Insurance companies have a lot of pricing power
While state regulators have some authority to limit rate hikes, insurers tend to achieve their goal. Regulators realize that if they move aggressively to cap premiums, insurers may stop offering coverage altogether.
“Insurers have gotten really aggressive in their bullying,” says Doug Heller, director of insurance at the Consumer Federation of America. “I've heard a lot about companies threatening to pull out of the market if they don't get what they want.

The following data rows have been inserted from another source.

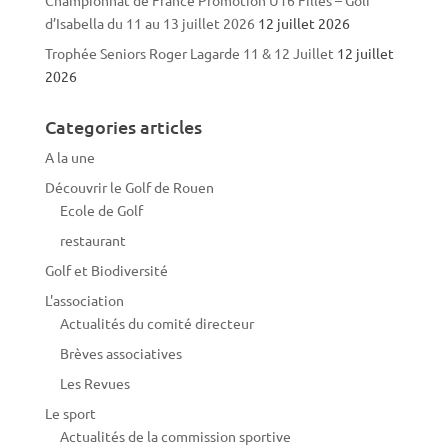
Championnat de France Promotion U16 Filles – Golf
d’Isabella du 11 au 13 juillet 2026
12 juillet 2026
Trophée Seniors Roger Lagarde 11 & 12 Juillet
12 juillet
2026
Categories articles
A la une
Découvrir le Golf de Rouen
Ecole de Golf
restaurant
Golf et Biodiversité
L'association
Actualités du comité directeur
Brèves associatives
Les Revues
Le sport
Actualités de la commission sportive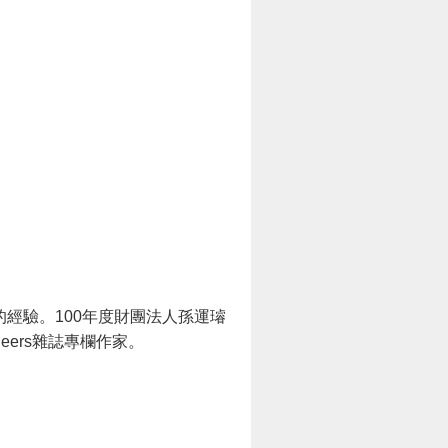
經驗。100年度財團法人孫運璿
ers雜誌專欄作家。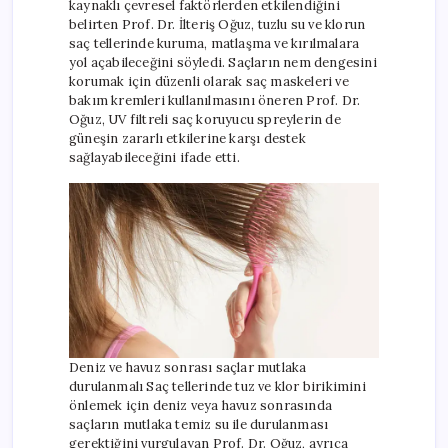
kaynaklı çevresel faktörlerden etkilendiğini
belirten Prof. Dr. İlteriş Oğuz, tuzlu su ve klorun
saç tellerinde kuruma, matlaşma ve kırılmalara
yol açabileceğini söyledi. Saçların nem dengesini
korumak için düzenli olarak saç maskeleri ve
bakım kremleri kullanılmasını öneren Prof. Dr.
Oğuz, UV filtreli saç koruyucu spreylerin de
güneşin zararlı etkilerine karşı destek
sağlayabileceğini ifade etti.
Deniz ve havuz sonrası saçlar mutlaka
durulanmalı Saç tellerinde tuz ve klor birikimini
önlemek için deniz veya havuz sonrasında
saçların mutlaka temiz su ile durulanması
gerektiğini vurgulayan Prof. Dr. Oğuz, ayrıca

In general, the bullying has worked.”
Anna Moneymaker/Getty Images
Last week, the Treasury Department hosted a roundtable with consumer and environmental groups to discuss the ways in which climate change is impacting insurance markets. The department also plans to host a meeting on this topic with insurance industry stakeholders.
Customers can sometimes save money by shopping around. Alicia Bettori switched insurance companies after the cost of her family's car insurance policy jumped more than a thousand dollars.
“He. She He was Liberty Mutual,” she says with a rueful laugh. “We've since switched to State Farm since replenishment went up so much.”
Bettori, who lives in Nashville, says she was able to shave a few hundred dollars off the bill, but she still pays much more than she did two years ago.
“What can you do?” she asks. “You need insurance. You can't have a car or a house without it. So you have to pay for it. And you figure out where you can cut other things to make sure you can drive.”
Going without insurance
Auto insurance is required in almost all states. Lenders usually require homeowners with a mortgage to carry insurance as well. However, as insurance premiums continue to rise, more people are reducing or even doing away with their coverage.
Ezra Croft considered dropping his homeowners insurance coverage, but ultimately decided to pay a higher premium.
“I'm pretty good at home repairs, but if something like a tree fell on my house or a tornado or a fire, I don't know what I'd do,” Croft says.
An Insurance Information Institute study last year found that 12% of homeowners did not have insurance, compared to 5% four years ago. However, not being covered is risky for individuals and communities alike.
“Insurance is an important product, not only for economic stability but also for community resilience,” Heller says. “We are very concerned that these escalating premiums will lead to escalating rates for uninsured drivers and homeowners, leaving us all completely vulnerable.”